WHAT THE EXERCISE ASKS
Your answer must consist of exactly the lines below, starting with the line with "5월 도매 재고는 속보치 0.3% 증가에서 하향 조정했다." and going on through the line with "Elastyczne/adaptacyjne interfejsy użytkownika", and nothing else.

=-=-=-=-=

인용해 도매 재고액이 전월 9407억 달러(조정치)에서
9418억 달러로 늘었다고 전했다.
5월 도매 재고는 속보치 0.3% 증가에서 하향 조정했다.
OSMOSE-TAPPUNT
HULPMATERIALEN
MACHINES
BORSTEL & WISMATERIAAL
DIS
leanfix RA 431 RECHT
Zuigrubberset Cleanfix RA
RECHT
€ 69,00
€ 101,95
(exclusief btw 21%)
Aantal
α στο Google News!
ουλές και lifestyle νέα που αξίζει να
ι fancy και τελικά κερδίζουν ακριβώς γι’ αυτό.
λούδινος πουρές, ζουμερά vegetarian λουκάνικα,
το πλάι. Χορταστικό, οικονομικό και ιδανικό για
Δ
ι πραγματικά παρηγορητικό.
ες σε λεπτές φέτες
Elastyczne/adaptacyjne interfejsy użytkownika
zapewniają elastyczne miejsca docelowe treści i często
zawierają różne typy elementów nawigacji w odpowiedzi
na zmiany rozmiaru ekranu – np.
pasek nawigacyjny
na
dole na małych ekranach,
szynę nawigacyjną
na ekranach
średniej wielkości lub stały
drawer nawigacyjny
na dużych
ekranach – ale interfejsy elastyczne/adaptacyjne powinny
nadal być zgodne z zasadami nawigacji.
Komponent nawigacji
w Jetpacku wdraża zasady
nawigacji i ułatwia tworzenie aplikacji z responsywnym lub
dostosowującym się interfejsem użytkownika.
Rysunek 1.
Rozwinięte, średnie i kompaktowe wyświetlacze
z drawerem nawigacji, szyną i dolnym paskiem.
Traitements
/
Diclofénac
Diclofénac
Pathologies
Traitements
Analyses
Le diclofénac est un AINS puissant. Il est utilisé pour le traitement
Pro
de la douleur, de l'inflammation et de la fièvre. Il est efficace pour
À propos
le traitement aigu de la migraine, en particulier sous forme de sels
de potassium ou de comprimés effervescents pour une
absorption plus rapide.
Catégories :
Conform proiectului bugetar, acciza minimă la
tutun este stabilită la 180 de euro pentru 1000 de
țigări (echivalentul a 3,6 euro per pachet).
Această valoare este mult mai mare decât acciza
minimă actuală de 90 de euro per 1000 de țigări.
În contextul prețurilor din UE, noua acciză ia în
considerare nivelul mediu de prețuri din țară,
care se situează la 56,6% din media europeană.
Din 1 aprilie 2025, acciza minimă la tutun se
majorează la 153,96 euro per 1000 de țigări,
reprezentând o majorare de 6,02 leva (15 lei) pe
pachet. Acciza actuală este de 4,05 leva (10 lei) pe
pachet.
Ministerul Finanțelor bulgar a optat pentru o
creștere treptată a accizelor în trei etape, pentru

=-=-=-=-=

ANSWER TO THIS PROBLEM
5월 도매 재고는 속보치 0.3% 증가에서 하향 조정했다.
OSMOSE-TAPPUNT
HULPMATERIALEN
MACHINES
BORSTEL & WISMATERIAAL
DIS
leanfix RA 431 RECHT
Zuigrubberset Cleanfix RA
RECHT
€ 69,00
€ 101,95
(exclusief btw 21%)
Aantal
α στο Google News!
ουλές και lifestyle νέα που αξίζει να
ι fancy και τελικά κερδίζουν ακριβώς γι’ αυτό.
λούδινος πουρές, ζουμερά vegetarian λουκάνικα,
το πλάι. Χορταστικό, οικονομικό και ιδανικό για
Δ
ι πραγματικά παρηγορητικό.
ες σε λεπτές φέτες
Elastyczne/adaptacyjne interfejsy użytkownika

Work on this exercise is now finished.